The real estate crisis has deepened. Plunging home sales have pushed some healthy developers like Country Garden to the brink of collapse. The crisis has spilled over to the massive shadow banking sector, causing defaults and sparking protests across the country.
Local governments are struggling with financial difficulties after three years of Covid spending and declining land sales. Some cities can’t repay their debts and have had to cut basic services or reduce medical benefits for seniors.
Youth unemployment has become so bad that the government stopped publishing the data.
Foreign companies have grown wary of Beijing’s rising scrutiny and are pulling out of the country. In the third quarter, a measure of foreign direct investment (FDI) into China turned negative for the first time since 1998.
A September survey by the American Chamber of Commerce in Shanghai showed that only 52% of respondents were optimistic about their five-year business outlook, the lowest level since the survey began in 1999.
Will China become Japan?
As China’s growth slows, some economists have drawn comparisons with Japan, which experienced two “lost decades” of stagnant growth and deflation after its real estate bubble burst in early 1990s.
But Scissors doesn’t think it will go that way, at least not immediately.
“The rest of the 2020s won’t look like a lost decade — Chinese GDP growth will stay well above zero,” he said.
In the longer term, however, the biggest economic problem could be demography. Last year, China’s population fell to 1.411 billion, marking its first decline since 1961.
Its total fertility rate, the average number of babies a woman will have over her lifetime, also dropped to a record low of 1.09 last year from 1.30 just two years before.

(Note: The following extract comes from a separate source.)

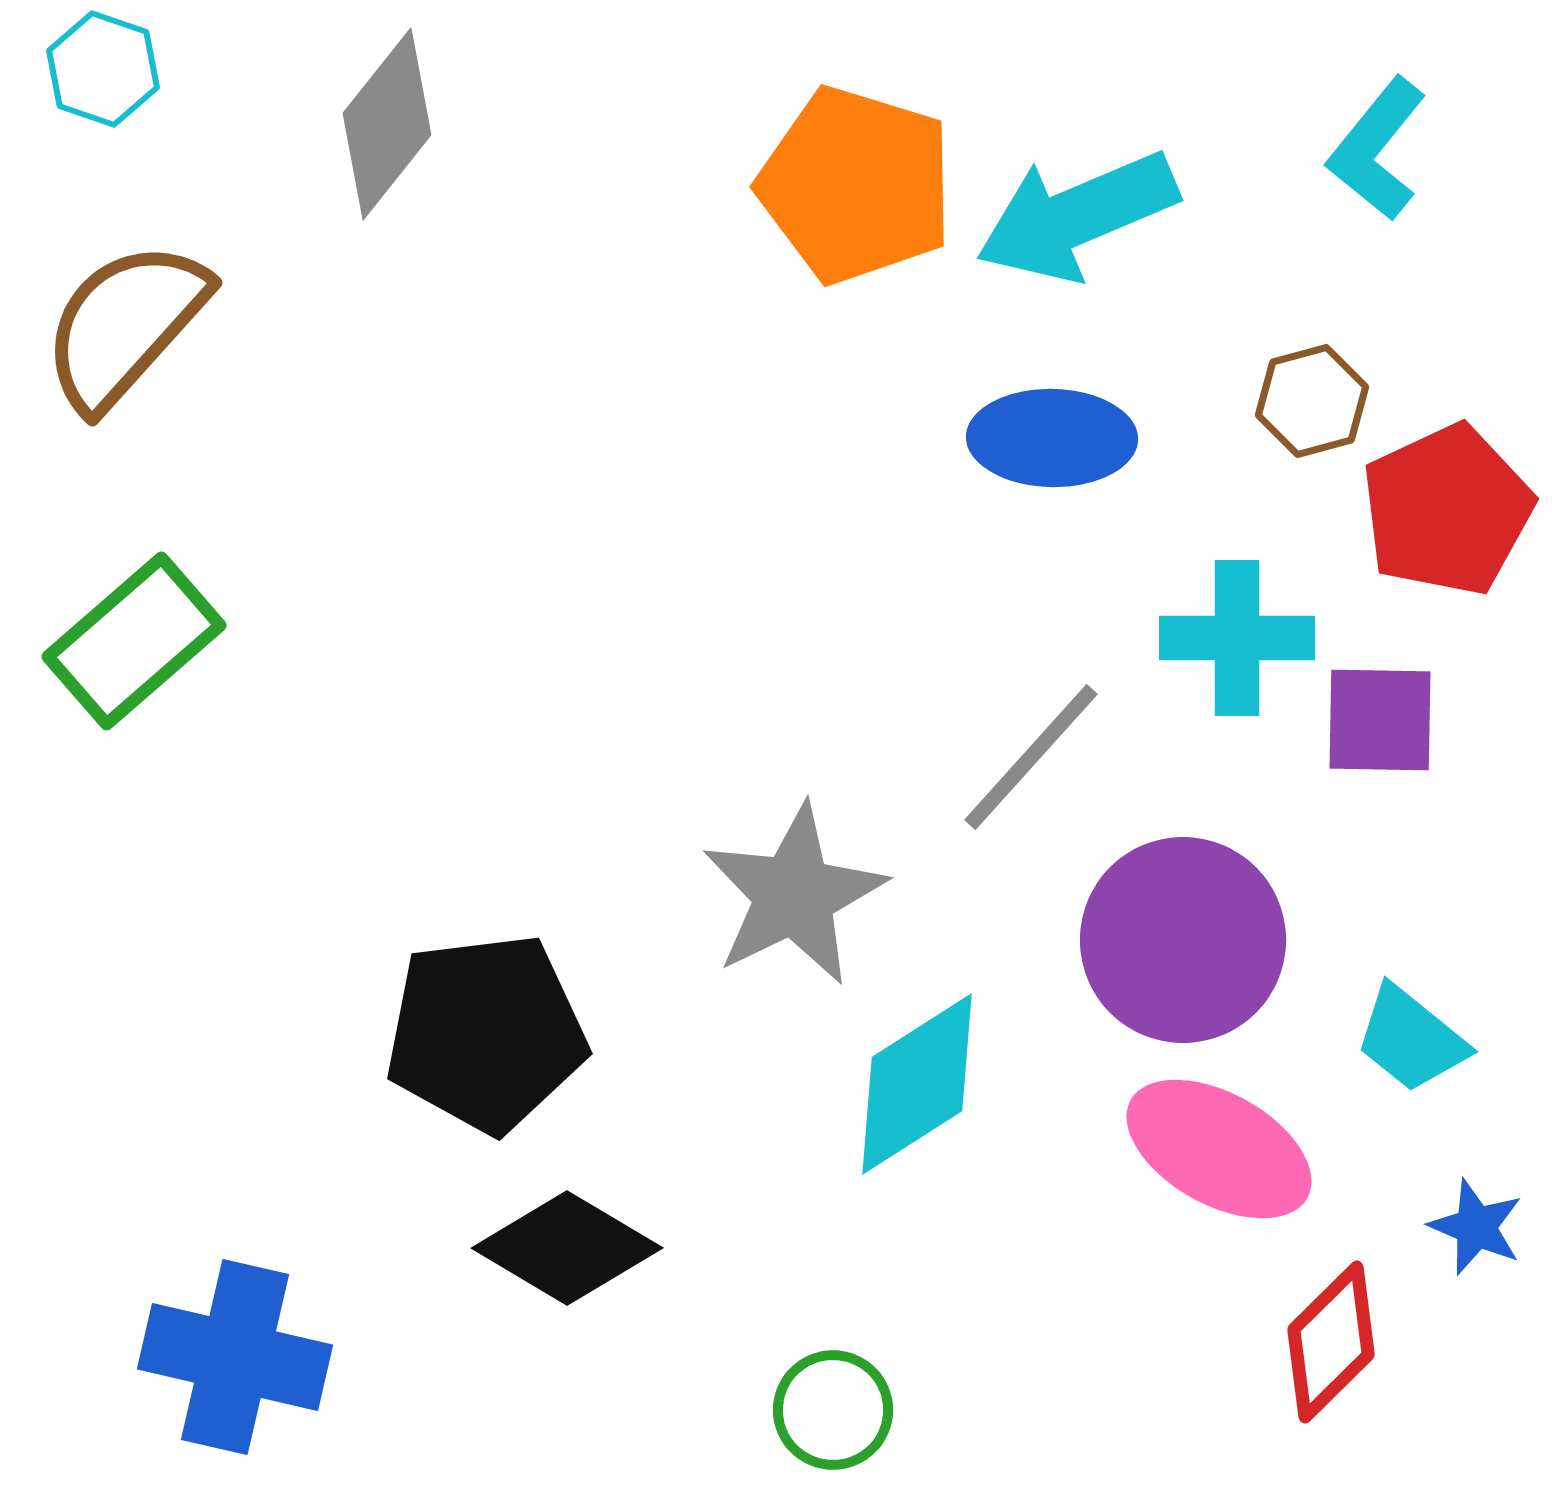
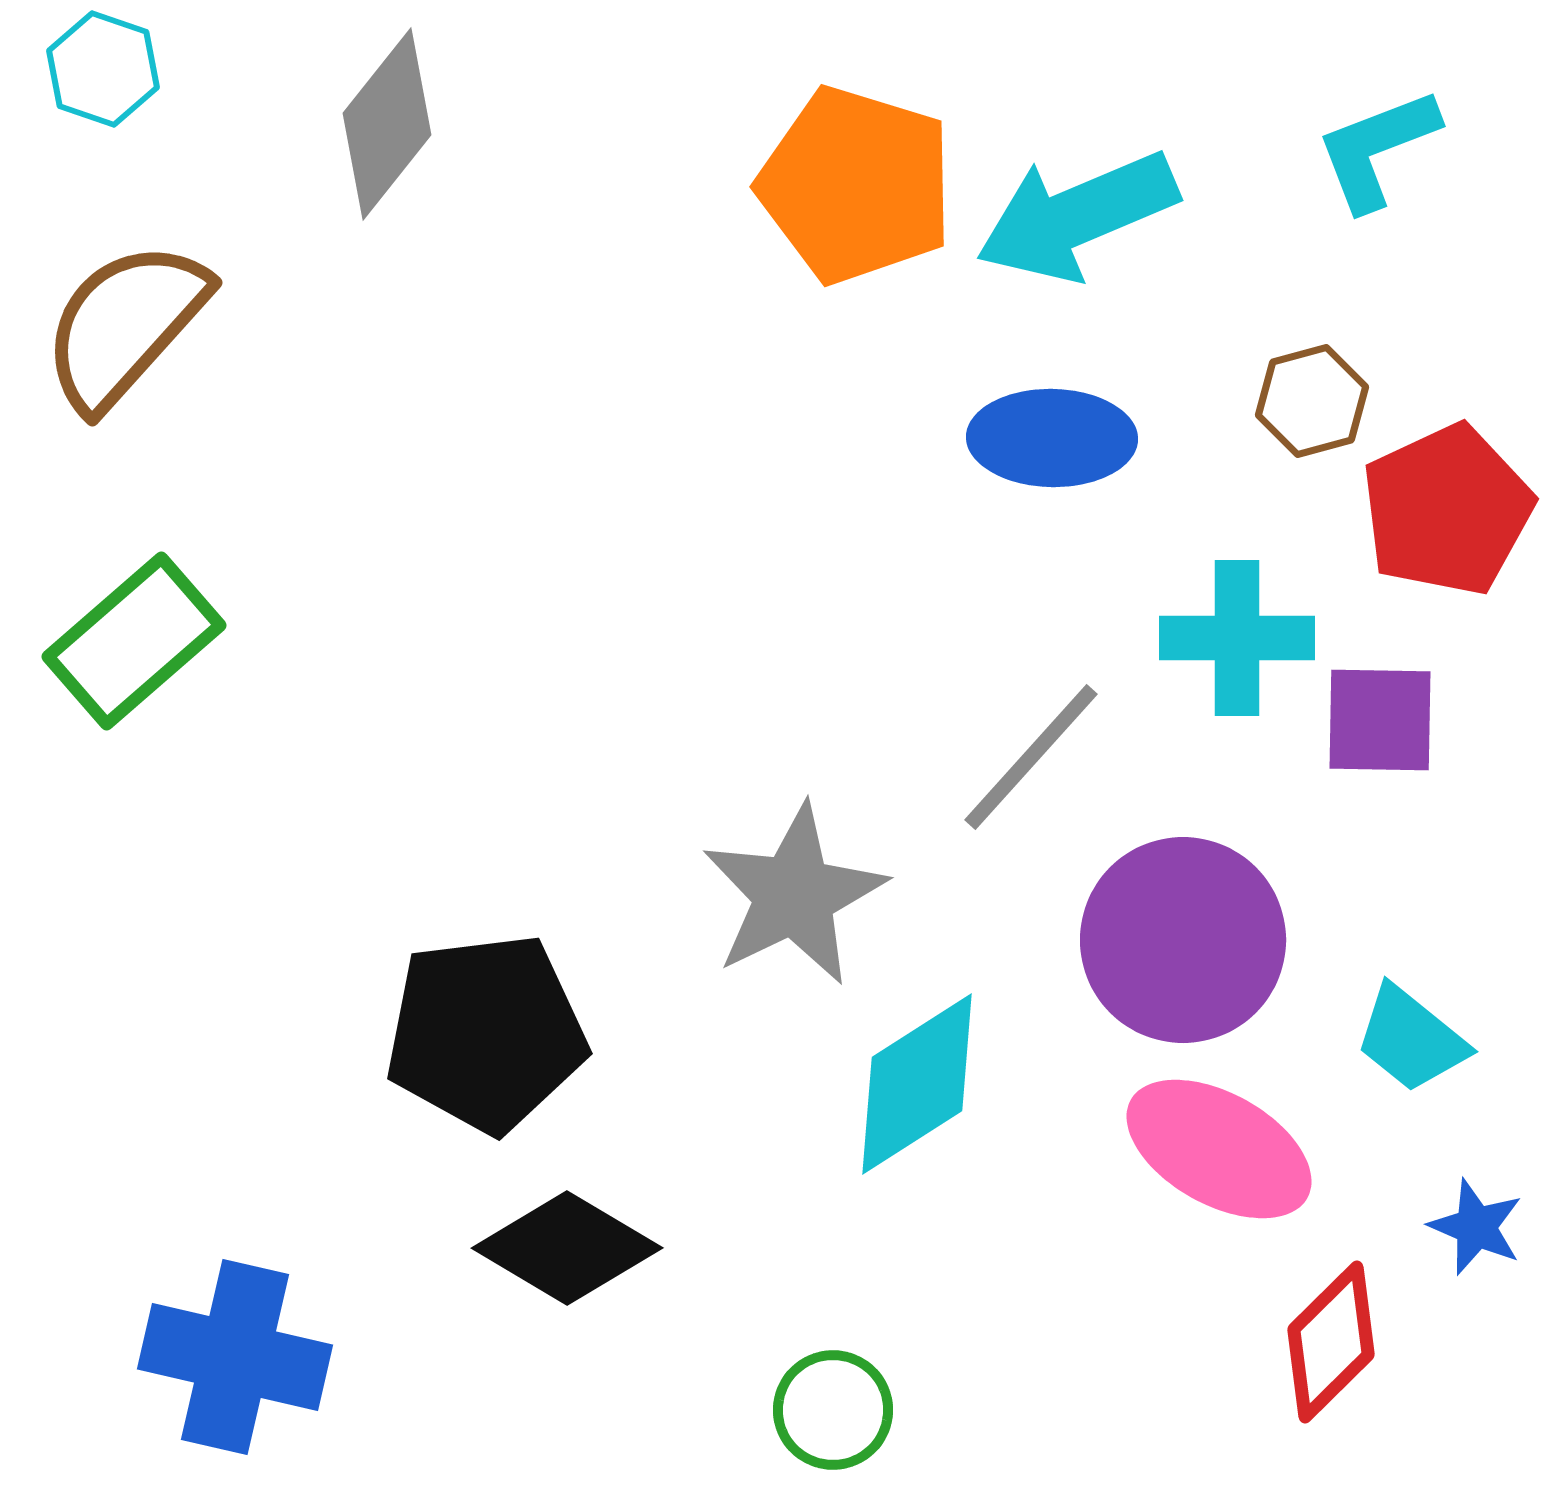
cyan L-shape: rotated 30 degrees clockwise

That means China’s fertility rate is now even lower than Japan’s, a country long known for its ageing society.
Demographics can have a significant impact on an economy’s growth potential. A decline in the labor supply and increased healthcare and social spending could lead to a wider fiscal deficit and higher debt burden.
A smaller workforce could also erode savings, resulting in higher interest rates and declining investment. Housing demand, for example, may fall in the long term.
“In the 2040s, population contraction will make aggregate growth impossible,” Scissors said. “Without sharp policy changes, there’s no bounceback for China — the 2030s will be worse than the 2020s.”
Can Xi set a new course?
China’s leadership, which gathered this month to discuss economic targets and policies for next year, has indicated that it will ramp up fiscal and monetary support for the economy. Officials have even pledged to strengthen “economic propaganda” and “public opinion guidance” in a bid to boost confidence.
Chinese media have reported that the government may set next year’s economic target again at around 5%, which seems ambitious when compared with independent forecasts. The official target will be announced in March, when China holds its annual legislative meetings.
But the moves aren’t likely to help fix the structural problems.
“Policymakers seem to believe that with a bit of stimulus and a turnaround in sentiment, the economy can get back on a stronger path,” said Julian Evans-Pritchard, head of China Economics at Capital Economics. He said officials also appear to be hoping that setting an ambitious growth target can help boost confidence.
“While there is some truth to this, we think that officials are underestimating the extent to which China’s slowdown is structural in nature and wont be so easily reversed.”
“Most of the slowdown reflects a structural decline in productivity and income growth, rather than cyclical weakness that can be addressed through demand-side stimulus or other confidence-boosting measures,” he said.
If Beijing resorts to its old playbook, such as greater borrowing, it could still spur growth in 2024, but only as “an economic pain-killer, not a cure,” according to Scissors.